Ayrıca insana günlük koşuşturmanın, ufak dertlerin anlamsızlığını ve
geçiciliğini anlatan iyi birer yaşam koçu gibiydiler. Hatta belki yaşam
koçları, psikiyatrisiler burada bir seans yapmalıydı hala inat eden danışanları
ile.
Çiçekcinin ısrarlarına dayanamayıp saksı ile iki tane çiçek
aldım. Birinin balkonda yeri hazır, uzun zamandır onu bekliyordu. Diğer çiçeği
arkadaşımın kızının mezarına dikmeye
karar verdim. Hafızamı zorlayıp dünkü kalabalığın içinde gittiğim yolu bulmaya çalıştım. Bir iki
yanılmadan sonra dün kapanmış, hala toprak kokan mezarın başındaydım
Sanki çok derin kazar isem elim ona değecekmiş gibi ürkekçe
ufakça bir çukur açıp, geçici siyah plastik saksısından çıkartıp, kalıcı
yerine yerleştirdim çiçeği. Hali hazırda üzerinde olan kırmızı –pembe çiçekleri
ortama tezat bir neşe taşıyordu ama olsun ama hep o yaşta kalacak bir genç kıza
bu yakışırdı.
Toprağı sıkıştırıp, arkamı dönmüştüm ki dün havada uçuşan o
beyaz poşetin aynısını mezarın ayak ucunda gördüm. Sıradan bir poşetti ama
üstünde yine Alman marketin logosunun olması biraz rastlantıdan öte değil miydi? O poşet içinde bir ruh varmışcasına, adeta cenazeyi takip ediyormuş gibi uçup
buraya mı gelmişti yani?

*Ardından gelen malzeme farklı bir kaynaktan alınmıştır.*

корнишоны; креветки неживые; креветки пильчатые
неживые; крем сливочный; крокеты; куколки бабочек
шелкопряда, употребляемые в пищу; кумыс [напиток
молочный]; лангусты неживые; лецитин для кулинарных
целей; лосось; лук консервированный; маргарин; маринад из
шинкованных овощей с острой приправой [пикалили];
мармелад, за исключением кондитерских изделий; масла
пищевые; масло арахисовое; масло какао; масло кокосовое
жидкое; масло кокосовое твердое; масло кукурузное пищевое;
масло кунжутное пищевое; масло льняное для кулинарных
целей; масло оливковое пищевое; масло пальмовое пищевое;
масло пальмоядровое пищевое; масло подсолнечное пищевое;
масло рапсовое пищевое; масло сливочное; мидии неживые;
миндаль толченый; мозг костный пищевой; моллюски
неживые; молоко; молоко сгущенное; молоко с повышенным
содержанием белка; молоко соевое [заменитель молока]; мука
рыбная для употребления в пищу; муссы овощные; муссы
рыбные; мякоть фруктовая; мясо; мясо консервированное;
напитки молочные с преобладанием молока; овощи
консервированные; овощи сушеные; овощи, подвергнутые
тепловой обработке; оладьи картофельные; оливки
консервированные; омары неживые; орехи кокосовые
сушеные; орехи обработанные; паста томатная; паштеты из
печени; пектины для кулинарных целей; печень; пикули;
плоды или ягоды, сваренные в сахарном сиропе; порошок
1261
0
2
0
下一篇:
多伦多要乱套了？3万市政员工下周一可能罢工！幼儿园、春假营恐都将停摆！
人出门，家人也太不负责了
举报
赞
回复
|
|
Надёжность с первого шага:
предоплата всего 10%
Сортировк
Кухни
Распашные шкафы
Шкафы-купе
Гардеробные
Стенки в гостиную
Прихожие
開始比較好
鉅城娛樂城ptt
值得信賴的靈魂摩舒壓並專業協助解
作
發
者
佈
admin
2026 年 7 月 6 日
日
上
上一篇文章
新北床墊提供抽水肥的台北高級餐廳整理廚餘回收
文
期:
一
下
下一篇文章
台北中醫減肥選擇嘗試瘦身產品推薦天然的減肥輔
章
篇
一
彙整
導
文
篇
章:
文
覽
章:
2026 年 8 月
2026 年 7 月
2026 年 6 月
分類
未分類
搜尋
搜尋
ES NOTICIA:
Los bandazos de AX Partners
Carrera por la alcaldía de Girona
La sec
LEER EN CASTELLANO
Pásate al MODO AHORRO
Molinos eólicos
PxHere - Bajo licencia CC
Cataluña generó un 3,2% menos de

Poşetin içinde ne vardı. Bedensel ölümle, toprağa
kavuşma arasında vücudundan kurtulup, kendi cenazesini izleyen bir genç kızın
ruhu mu?
O poşet genç kızın ruhunun kendini
son kez bürünüp görünür olduğu bir tür ruh poşeti miydi? Ürperdim.
Acaba beynim fazla mesaimi yapıyor, yaratıcılığım yine
rastlantı adacıklarını birleştirerek hayalden gerçeğe geçecek bir köprü yapıp bu
öyküyü mü yaratıyordu? Bilemiyordum. Gümrük yakın olduğu için çevrede çok sayıda TIR vardı. Pek olasıydı ki
şoförler Almanya’da iken erzak aldıkları poşeti içindekiler bitince özensizce
sağa sola bırakıyordu. Uçup konan aynı poşet değil sadece bir benzeriydi.
Gökten bir poşet uçtu ve düştü. Hangisine inanacağına karar
vermek bana ve sabırla bunu okuyan sizlere kaldı.